I don’t know what you can take from this game. Tulsa are awful, and Edwards has a lot of work ahead of her, but we knew that. Phoenix can run away from teams – especially bad ones – when they’re on song, but we knew that too. It’ll be recalled as one of the most extraordinary opening quarters in WNBA history, and no one will bother remembering the other 30 minutes for longer than it took them to drive home. Welcome to the WNBA coaching ranks, Ms Edwards, and good luck. You’re going to need it.
In other news…
Cappie Pondexter and Sue Bird were named Player of the Week in their respective conferences. Very solid choices, although Cappie almost left it too late to start racking up the numbers in yesterday’s game. I expected Bird to be beaten out by someone from Phoenix, who went 3-0 this week (vs. Seattle’s 1-1), but the official release didn’t mention any Mercury players as ‘other candidates’. So maybe Phoenix felt that beating up on Tulsa twice shouldn’t lead to a P.O.W. award. Or maybe they just forgot to get the nominations in. Either way, I’m happy because I would’ve given it to Bird anyway.
[…] Richard Cohen par svētdienas spēlēm un “Sparks” treneru situāciju. [WNBAlien] […]
Richard, why should you be surprised? The way the Sparks were going, I expected a coaching change when they returned from the road. No team can contend for a playoff spot, let alone a championship, if it cannot win on the road. I just hope Toler gets the ax, as well, because she doesn’t know how to manage a salary cap or scout talent.

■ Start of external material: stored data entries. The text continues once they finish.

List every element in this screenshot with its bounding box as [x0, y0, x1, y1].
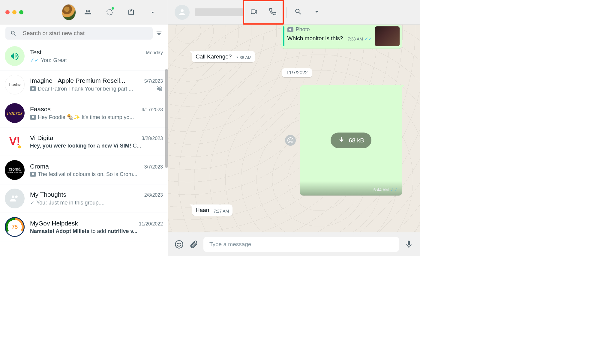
chat-item-mygov[interactable]: 75 MyGov Helpdesk11/20/2022 Namaste! Ado… [0, 213, 168, 241]
emoji-picker-button[interactable] [175, 240, 184, 249]
chat-time: 2/8/2023 [144, 192, 163, 198]
profile-avatar[interactable] [62, 4, 76, 20]
chat-item-vi[interactable]: V! Vi Digital3/28/2023 Hey, you were loo… [0, 127, 168, 156]
new-chat-icon[interactable] [128, 8, 135, 16]
group-icon [10, 193, 20, 204]
message-text: Which monitor is this? [287, 35, 343, 41]
message-row: Photo Which monitor is this? 7:38 AM✓✓ [192, 25, 402, 49]
maximize-window-button[interactable] [19, 10, 23, 14]
download-icon [338, 137, 345, 144]
chat-avatar: imagine [5, 75, 25, 94]
voice-call-button[interactable] [263, 2, 282, 22]
chat-name: Imagine - Apple Premium Resell... [30, 77, 125, 84]
search-box[interactable] [5, 27, 153, 40]
video-call-button[interactable] [245, 2, 263, 22]
sent-check-icon: ✓ [30, 199, 34, 206]
composer: Type a message [168, 232, 420, 256]
message-time: 6:44 AM [374, 187, 389, 192]
search-icon [294, 8, 302, 16]
incoming-message-bubble[interactable]: Haan 7:27 AM [192, 204, 232, 216]
chat-time: 3/28/2023 [142, 136, 163, 141]
date-divider: 11/7/2022 [282, 68, 312, 77]
close-window-button[interactable] [5, 10, 10, 14]
chat-avatar [5, 189, 25, 208]
divider [286, 7, 286, 18]
media-message-bubble[interactable]: 68 kB 6:44 AM✓✓ [300, 85, 402, 195]
read-check-icon: ✓✓ [390, 187, 398, 192]
chat-menu-button[interactable] [308, 2, 326, 22]
chat-item-mythoughts[interactable]: My Thoughts2/8/2023 ✓You: Just me in thi… [0, 184, 168, 213]
status-icon[interactable] [106, 8, 113, 16]
chat-preview: Great [53, 57, 67, 64]
voice-message-button[interactable] [404, 240, 413, 249]
chat-name: Faasos [30, 106, 51, 113]
read-check-icon: ✓✓ [30, 57, 39, 64]
attach-button[interactable] [189, 240, 198, 249]
minimize-window-button[interactable] [12, 10, 16, 14]
chat-avatar [5, 46, 25, 66]
chat-preview: Namaste! Adopt Millets to add nutritive … [30, 228, 137, 234]
message-time: 7:38 AM [236, 55, 251, 60]
chat-time: Monday [146, 50, 163, 55]
incoming-message-bubble[interactable]: Call Karenge? 7:38 AM [192, 51, 255, 62]
chat-name: Croma [30, 163, 49, 170]
chat-name: MyGov Helpdesk [30, 220, 78, 227]
react-button[interactable] [285, 135, 296, 146]
smiley-icon [175, 240, 184, 249]
paperclip-icon [189, 240, 198, 249]
video-icon [250, 8, 258, 16]
chat-item-croma[interactable]: cromāA TATA Enterprise Croma3/7/2023 The… [0, 156, 168, 184]
contact-avatar[interactable] [175, 5, 190, 20]
chat-avatar: cromāA TATA Enterprise [5, 160, 25, 180]
chat-panel: Photo Which monitor is this? 7:38 AM✓✓ C… [168, 0, 420, 256]
chat-name: My Thoughts [30, 191, 66, 198]
muted-icon [156, 85, 163, 92]
call-buttons-highlight [243, 0, 284, 25]
search-icon [10, 30, 17, 37]
sidebar-header [0, 0, 168, 25]
search-row [0, 25, 168, 42]
svg-point-3 [288, 138, 293, 143]
photo-icon [287, 27, 293, 32]
megaphone-icon [10, 51, 20, 61]
chat-item-test[interactable]: TestMonday ✓✓You: Great [0, 42, 168, 70]
chat-list[interactable]: TestMonday ✓✓You: Great imagine Imagine … [0, 42, 168, 256]
svg-point-4 [289, 139, 290, 140]
chat-time: 4/17/2023 [142, 107, 163, 112]
window-controls [5, 10, 23, 14]
chat-item-faasos[interactable]: Faasos Faasos4/17/2023 Hey Foodie 🌯✨ It'… [0, 99, 168, 127]
chat-avatar: V! [5, 132, 25, 151]
chat-preview: Hey Foodie 🌯✨ It's time to stump yo... [38, 114, 134, 121]
chat-name: Test [30, 49, 42, 56]
scrollbar[interactable] [165, 69, 168, 168]
message-text: Haan [196, 207, 209, 213]
outgoing-message-bubble[interactable]: Photo Which monitor is this? 7:38 AM✓✓ [281, 25, 402, 49]
message-row: Call Karenge? 7:38 AM [192, 51, 402, 62]
search-in-chat-button[interactable] [289, 2, 308, 22]
menu-chevron-icon[interactable] [149, 8, 156, 16]
message-time: 7:27 AM [214, 209, 229, 213]
person-icon [178, 8, 187, 17]
chat-prefix: You: [41, 57, 51, 64]
messages-area[interactable]: Photo Which monitor is this? 7:38 AM✓✓ C… [168, 25, 420, 232]
message-text: Call Karenge? [196, 53, 232, 60]
message-time: 7:38 AM [348, 37, 363, 41]
chat-prefix: You: [36, 200, 47, 206]
chat-time: 3/7/2023 [144, 164, 163, 170]
svg-point-7 [176, 241, 183, 248]
search-input[interactable] [23, 30, 148, 37]
chat-name: Vi Digital [30, 134, 55, 142]
communities-icon[interactable] [84, 8, 92, 16]
contact-name-redacted[interactable] [195, 8, 243, 16]
svg-point-9 [180, 243, 181, 244]
photo-icon [30, 115, 36, 120]
chat-item-imagine[interactable]: imagine Imagine - Apple Premium Resell..… [0, 70, 168, 99]
phone-icon [269, 8, 277, 16]
chat-avatar: Faasos [5, 103, 25, 123]
download-button[interactable]: 68 kB [331, 133, 371, 148]
quoted-label: Photo [296, 26, 310, 33]
filter-icon[interactable] [156, 29, 162, 37]
chat-header [168, 0, 420, 25]
message-input[interactable]: Type a message [203, 237, 399, 252]
message-row: Haan 7:27 AM [192, 204, 402, 216]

Solely because Gillom had the excuse of Parker’s injury, and because teams aren’t usually that quick to pull the trigger. I was critical of Gillom throughout last season as well, so it’s certainly not that I thought she was a great coach or doing a wonderful job.
From everything I’ve heard, Toler’s a nightmare to deal with, but I don’t really see why people have been so critical of her just lately. This is the best roster LA have had in years, they’re deep, they got Toliver, O’Hea, Hoffman and Ticha for nothing or practically nothing, and Lavender’s looking like she was probably the right pick at #5 (barring a leap of faith with Adams, who everyone else passed on as well). Not really sure what else she’s supposed to have done lately.